Your task >> Copy exactly the lines of the data below, beginning with the line with "подключено к сети." and ending with the line with "Normalización del MEM: Cómo Impacta". Pictures are to be omitted.
-- Data for processing follows --
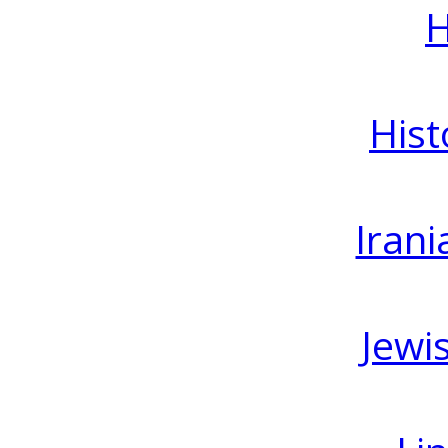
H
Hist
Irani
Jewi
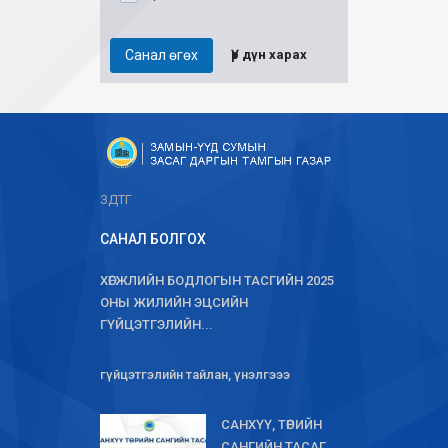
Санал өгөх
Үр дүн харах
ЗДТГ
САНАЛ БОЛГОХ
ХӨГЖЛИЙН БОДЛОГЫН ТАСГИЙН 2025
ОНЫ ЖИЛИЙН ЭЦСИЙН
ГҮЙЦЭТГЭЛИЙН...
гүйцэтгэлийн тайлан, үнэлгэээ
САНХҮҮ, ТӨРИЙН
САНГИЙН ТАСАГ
-- Data for processing concluded --
-- Data for processing follows --
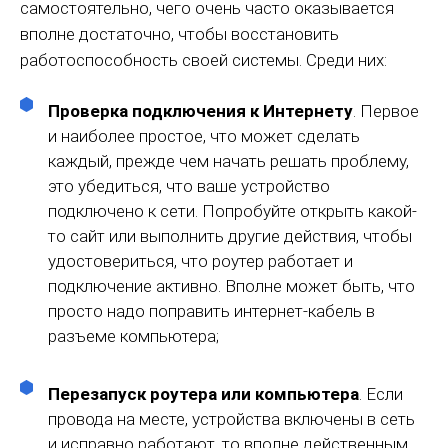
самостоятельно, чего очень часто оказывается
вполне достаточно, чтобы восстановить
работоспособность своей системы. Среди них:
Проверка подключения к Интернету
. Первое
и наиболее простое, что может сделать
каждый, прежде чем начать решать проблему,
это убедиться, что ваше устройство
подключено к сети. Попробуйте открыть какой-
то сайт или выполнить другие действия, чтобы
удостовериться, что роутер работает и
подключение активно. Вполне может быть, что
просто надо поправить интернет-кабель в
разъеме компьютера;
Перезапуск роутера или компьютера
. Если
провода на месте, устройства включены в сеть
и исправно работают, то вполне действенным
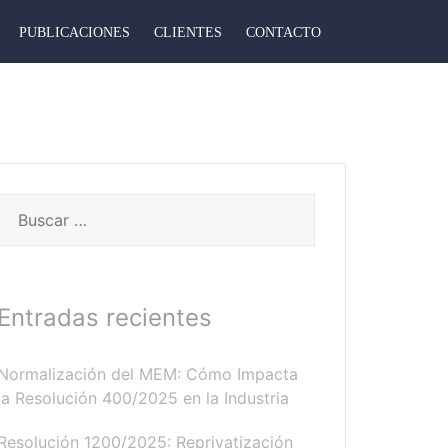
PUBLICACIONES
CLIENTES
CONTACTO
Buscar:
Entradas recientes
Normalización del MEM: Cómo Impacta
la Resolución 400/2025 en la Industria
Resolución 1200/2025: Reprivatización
-- Data for processing concluded --
-- Data for processing follows --
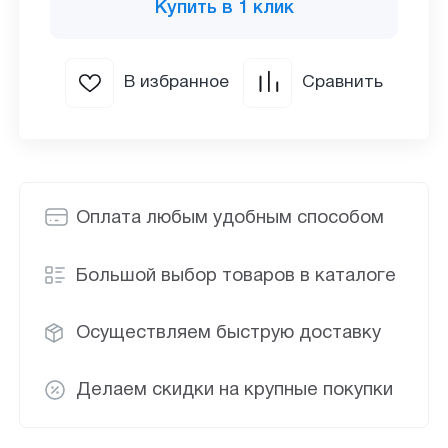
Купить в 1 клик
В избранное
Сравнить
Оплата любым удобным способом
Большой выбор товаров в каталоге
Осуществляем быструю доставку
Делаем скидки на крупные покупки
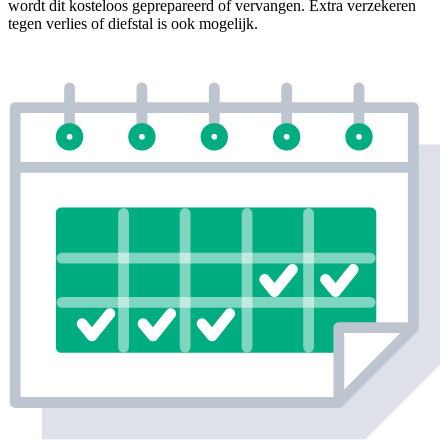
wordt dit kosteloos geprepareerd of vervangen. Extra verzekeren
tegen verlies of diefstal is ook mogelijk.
-- Data for processing concluded --
Problem solution >>
подключено к сети. Попробуйте открыть какой-
то сайт или выполнить другие действия, чтобы
удостовериться, что роутер работает и
подключение активно. Вполне может быть, что
просто надо поправить интернет-кабель в
разъеме компьютера;
Перезапуск роутера или компьютера
. Если
провода на месте, устройства включены в сеть
и исправно работают, то вполне действенным
PUBLICACIONES
CLIENTES
CONTACTO
Buscar:
Entradas recientes
Normalización del MEM: Cómo Impacta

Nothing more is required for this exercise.